Thomas Cromwell in Wolf Hall lived at Austin Friars. Cool to see the location still marked.
Used to work next to #5 in Wardrobe Place 20 years ago, wished i had been more aware of my surroundings then. Thanks again John. Have a wonderful week.
Many thanks and hope you have a great week too
Nice one JR.
Thanks redjacc
One side of part of Goswell Road is in the City of London - Crescent House of the Golden Lane Estate, so two City street signs with "Road" on them 🙂
It is interesting to think about the orientation of the City of London and the Old City of Jerusalem. The Damascus Gate could be compared to the Moore Gate. The old City Centres really show the core of the character of each city.
that's an interesting perspective, EO Gordon delves into this parallel in her book, Prehistoric London its mounds and circles (1911)
An idea for a walk, or a series of walks: Remaining Tudor buildings in the City, or taking in across the river too? Pubs, churches, houses, visible ruins? That would be fascinating to watch. Possibly stretch it to buildings from other major royal dynasties too?
that's a great idea Phil - thanks
Love the City of London videos 😊. I think I remember hearing there is just about one road in the City - (part of) Goswell Road is just about in the City. The dragon is right on the top North West corner of the Golden Lane Estate. I think that's right! Love the videos. Rob
That’s the second mention Rob which means I need to go and see for myself now
Topical idea for you John: take a look at Glastonbury festival from a psychogeography perspective. There are all manner of nooks and crannies which have developed over the decades where you can look behind an apparently bland, commercial facade and find some interesting 'history.' Example: if you do a bit of research on mazes, you'll find there's a whole bunch of science and maths behind them and that Glastonbury festival used to have its own one, which was based on one at another free festival in the UK's oldest continuously-inhabited home...

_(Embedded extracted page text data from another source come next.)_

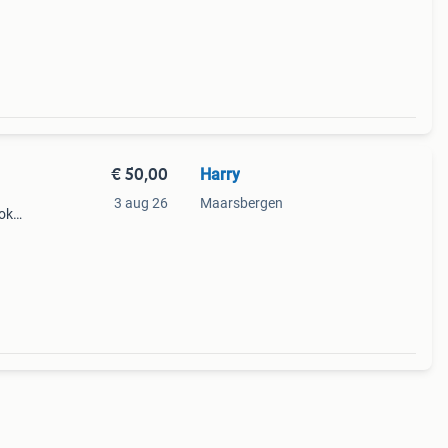
n
€ 50,00
Harry
3 aug 26
Maarsbergen
ook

hi john, love these city walks with you.. the history is amazing.. have you explored downe in bromley, think its kent so not sure if its classed as london. i can remember from school meany years ago doing a piece about charles darwin being from there.. also, love it that youve kept your dads little ditty for the outro, cheers ron
Thanks for the tip Ron - I’ll look into it
Respected Sir,windy atmosphere is known as life of London and weather was so good but I think why people harms any buildings or any religious buildings,london is known for it's churches ⛪️ and I think everyone belief and dedication attached with These churches Drapers hall was very beautiful and St. Margaret lothbury church I think they are in imagination of any tourist who will travel here ❤48 churches are near to old but they wants renovation ❤😊Old churches are glory of London And in at the end Meadow song 🎵 very beautiful I memorise some childhood memory When my father show me a missionary school ,I am really sad that at the end of my mother's life my schooling was in Christian missionary and St. Mary Wannamaker school was very disciplined at that time,principal was very strict my mother thought that me and my sister should learn some better things from that school ❤thank you sir to give a lot of knowledge about churches ❤ thanks and this is a very wonderful 💙 walk
Enjoying the walk as always Mr. John Rogers. (Greetings from Tennessee on a 95F or about 35C Sunny hot humid evening?) Blessings to you and your family. 🙋⛪🌞
All the best Janet- good luck with the heat!
Austin Friars wow, memories came flooding back from trying to get our work white van down there to deliver lift equipment. Think our driver scraped a bollard or five.